Le président sortant, Kourmanbek Bakiev, a conforté son emprise sur le Kirghizstan, petit pays d’Asie centrale à la position stratégique, remportant haut la main un scrutin présidentiel très controversé qui a suscité l’inquiétude de l’Union européenne.

M. Bakiev, 59 ans, lamine ses adversaires en raflant près de 85% des voix, selon des chiffres encore partiels dévoilés vendredi par la commission électorale centrale. Sa victoire était largement attendue.
Mais le scrutin a été entaché de nombreux cas de fraude et d’irrégularités, a déploré l’Organisation pour la sécurité et la coopération en Europe (OSCE), qui avait déployé pour l’occasion 280 observateurs dans ce petit pays pauvre, montagneux et instable d’Asie centrale.

Le processus s’est encore détérioré pendant le décompte du vote et le classement des résultats, les observateurs jugeant négativement cette partie du processus dans plus de la moitié des cas observés.

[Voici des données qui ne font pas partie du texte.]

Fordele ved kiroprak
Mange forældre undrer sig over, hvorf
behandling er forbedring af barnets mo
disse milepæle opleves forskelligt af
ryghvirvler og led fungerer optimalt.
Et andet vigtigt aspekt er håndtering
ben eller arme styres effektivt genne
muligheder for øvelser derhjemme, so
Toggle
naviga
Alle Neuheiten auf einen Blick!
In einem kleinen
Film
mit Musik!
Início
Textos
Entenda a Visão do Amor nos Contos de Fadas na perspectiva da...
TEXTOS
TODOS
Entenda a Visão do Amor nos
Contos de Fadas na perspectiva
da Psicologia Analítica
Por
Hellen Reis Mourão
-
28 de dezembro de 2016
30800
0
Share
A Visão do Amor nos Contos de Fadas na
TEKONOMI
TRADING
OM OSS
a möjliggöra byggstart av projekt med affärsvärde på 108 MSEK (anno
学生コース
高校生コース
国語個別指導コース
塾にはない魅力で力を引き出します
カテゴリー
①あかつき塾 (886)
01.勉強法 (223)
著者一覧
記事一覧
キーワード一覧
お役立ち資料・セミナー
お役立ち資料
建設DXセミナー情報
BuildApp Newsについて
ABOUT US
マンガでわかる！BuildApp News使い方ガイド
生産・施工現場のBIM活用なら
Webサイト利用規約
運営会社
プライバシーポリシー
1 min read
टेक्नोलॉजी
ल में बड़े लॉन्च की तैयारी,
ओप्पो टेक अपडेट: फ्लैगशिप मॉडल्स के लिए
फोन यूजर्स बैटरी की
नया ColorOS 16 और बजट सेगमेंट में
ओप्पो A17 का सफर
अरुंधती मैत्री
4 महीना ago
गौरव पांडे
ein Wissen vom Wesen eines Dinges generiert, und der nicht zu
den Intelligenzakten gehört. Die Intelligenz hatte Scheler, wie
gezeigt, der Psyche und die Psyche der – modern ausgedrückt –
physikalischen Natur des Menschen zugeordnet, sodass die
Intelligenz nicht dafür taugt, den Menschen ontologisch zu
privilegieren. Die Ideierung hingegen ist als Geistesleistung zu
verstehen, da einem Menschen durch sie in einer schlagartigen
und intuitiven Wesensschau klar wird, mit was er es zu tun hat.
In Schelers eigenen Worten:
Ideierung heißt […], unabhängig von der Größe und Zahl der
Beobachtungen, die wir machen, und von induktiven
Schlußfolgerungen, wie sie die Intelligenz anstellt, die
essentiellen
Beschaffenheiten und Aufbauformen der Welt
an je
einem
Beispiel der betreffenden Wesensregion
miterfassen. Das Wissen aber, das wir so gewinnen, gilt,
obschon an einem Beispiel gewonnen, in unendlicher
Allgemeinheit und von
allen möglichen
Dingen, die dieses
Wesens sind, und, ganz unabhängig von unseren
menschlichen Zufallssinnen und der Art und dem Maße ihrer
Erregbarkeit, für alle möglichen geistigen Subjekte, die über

Ces critiques apportent de l’eau au moulin de l’opposition, qui avait elle-même dénoncé des fraudes « massives » et un vote « illégitime » et indiqué qu’elle se préparait à des actions de protestation dans les jours à venir.
Le directeur de campagne du principal candidat de l’opposition Almazbek Atambaïev, Bakyt Bechimov, a ironisé vendredi sur l’ampleur de la victoire du président : « 90%, c’est fantastique : c’est un indicateur absolument transparent qu’il s’agit d’une fraude au niveau de l’Etat ».

L’opposition fera part de ses projets lors d’une conférence de presse samedi, a-t-il précisé, n’excluant pas de grandes manifestations. En attendant, la capitale Bichkek semblait calme vendredi soir et la présence des militaires ou policiers réduite.

M. Bakiev est un allié pour les Etats-Unis : le Kirghizstan, ex-république soviétique, avait décidé fin juin de maintenir sur son territoire une base militaire américaine vitale pour les opérations de la coalition internationale en Afghanistan, après avoir menacé de la fermer et alors que la Russie tente aussi d’accroître son influence dans la région.
Les opposants ont souligné que l’importance de cette base signifiait que M. Bakiev se verrait sans doute épargner des critiques trop virulentes de la part des Etats-Unis sur les conditions de sa réélection.